Detrás del montículo se oyó una risita traviesa y sofocada. Visbhume fingió no oírla. Dio media vuelta y desplegando el hilo rojo, retrocedió hasta dos jóvenes abedules que se erguían a poca distancia del linde del prado. Oyó a sus espaldas un susurro y cuchicheos ahogados. Visbhume fingió no oírlos. Algo volvió a tirarle de la capa; Visbhume no prestó atención, y continuó caminando por el prado dejando el hilo rojo tras de sí. Se detuvo frente a los abedules y echó a rodar el resto del hilo rojo entre ambos árboles. Sacó el hilo azul y, siguiendo las instrucciones de Tamurello, sujetó el hilo al carrete. Lanzó el hilo azul después del rojo, arrojó el carrete al aire y exclamó:
—¡Carrete, a tu trabajo!
Recordando las advertencias de Tamurello, Visbhume se alejó a saltitos de los abedules. Con ojos entornados y la boca fruncida en una sonrisa beatífica, Visbhume contempló afablemente el prado, mientras que de alguna parte llegaba un sonido estridente, como el de una lezna raspando un alambre tenso.
Los estrechos hombros de Visbhume temblaban de curiosidad, pero el miedo era aún más intenso; arqueó el cuello tal como un perro pondría el rabo entre las patas. «¡Sería un tonto si ignorara las advertencias! —pensó Visbhume—. ¡Y, ante todo, no soy tonto!»

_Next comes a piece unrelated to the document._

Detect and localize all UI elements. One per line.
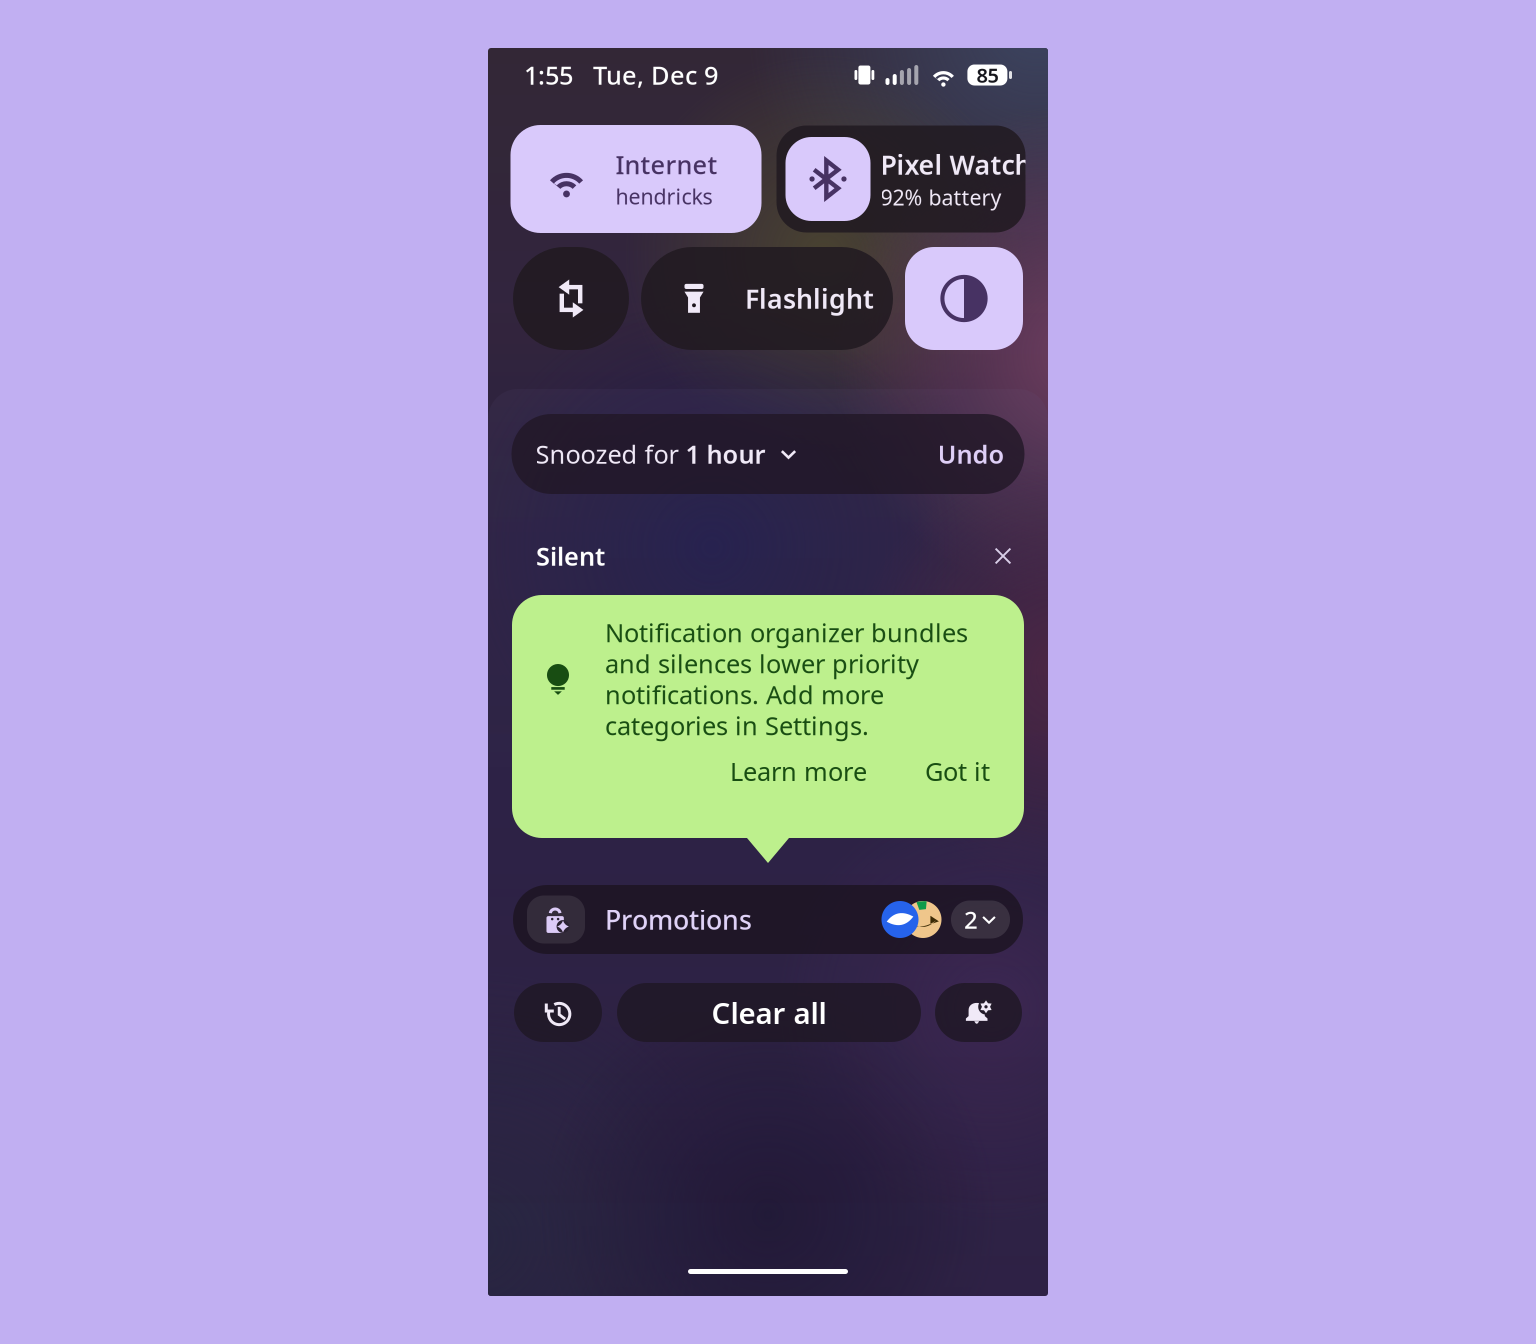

Algo le golpeó el flaco tobillo. Visbhume no prestó atención. Un par de dedos le toquetearon las nalgas, sobresaltándolo y arrancándole un chillido de alarma, lo cual provocó risitas sofocadas.

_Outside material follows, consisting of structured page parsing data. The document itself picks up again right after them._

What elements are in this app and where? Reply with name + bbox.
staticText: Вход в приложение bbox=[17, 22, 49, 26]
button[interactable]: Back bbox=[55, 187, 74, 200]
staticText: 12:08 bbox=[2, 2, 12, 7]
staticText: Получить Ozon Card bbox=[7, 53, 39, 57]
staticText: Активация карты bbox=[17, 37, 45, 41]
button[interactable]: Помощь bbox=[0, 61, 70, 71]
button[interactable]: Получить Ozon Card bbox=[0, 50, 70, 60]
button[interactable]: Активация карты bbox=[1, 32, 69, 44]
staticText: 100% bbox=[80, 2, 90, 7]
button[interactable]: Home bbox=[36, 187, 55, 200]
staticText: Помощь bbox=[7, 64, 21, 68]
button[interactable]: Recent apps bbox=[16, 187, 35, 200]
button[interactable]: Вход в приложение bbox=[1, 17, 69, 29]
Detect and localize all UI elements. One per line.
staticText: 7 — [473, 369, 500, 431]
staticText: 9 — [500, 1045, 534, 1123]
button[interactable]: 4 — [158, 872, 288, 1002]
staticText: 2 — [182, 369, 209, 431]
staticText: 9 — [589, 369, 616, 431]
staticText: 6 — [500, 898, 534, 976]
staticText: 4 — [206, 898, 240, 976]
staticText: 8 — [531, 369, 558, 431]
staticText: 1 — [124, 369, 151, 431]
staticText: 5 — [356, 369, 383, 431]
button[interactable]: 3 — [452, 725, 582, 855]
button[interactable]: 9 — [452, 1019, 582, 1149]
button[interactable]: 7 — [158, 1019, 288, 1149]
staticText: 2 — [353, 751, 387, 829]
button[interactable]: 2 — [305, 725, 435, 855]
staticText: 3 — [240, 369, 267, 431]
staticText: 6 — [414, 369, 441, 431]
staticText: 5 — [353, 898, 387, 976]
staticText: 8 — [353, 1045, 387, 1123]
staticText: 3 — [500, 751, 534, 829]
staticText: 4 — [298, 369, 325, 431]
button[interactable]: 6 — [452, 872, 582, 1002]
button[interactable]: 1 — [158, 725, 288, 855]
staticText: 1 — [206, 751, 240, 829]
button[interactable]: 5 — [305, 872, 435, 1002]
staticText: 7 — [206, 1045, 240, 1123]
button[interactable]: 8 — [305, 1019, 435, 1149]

Palabras indignadas subieron a los labios de Visbhume; las hadas se estaban tomando excesivas libertades con su persona. Caminó diez pasos hacia el borde del prado. Volviéndose a medias, miró de soslayo el prado de Madling. ¡Maravilla de maravillas! A través de la bruma brillante que se arremolinaba alrededor del montículo, vislumbró una admirable estructura de azabache y cristal de criolita. Delgadas columnas soportaban cúpulas, altas arcadas y cúpulas más altas, y aún más, alineadas una sobre otra, junto con cien terrazas y balcones y, aún más arriba, un cúmulo de torres donde ondeaban pendones y banderines. En los sombríos salones colgaban candelabros de araña con incrustaciones de diamantes y piedras lunares, las cuales despedían destellos rojos, azules, verdes y púrpuras. Eso creía ver Visbhume, pero cada forma se desvanecía en la bruma en cuanto él intentaba distinguirla con claridad.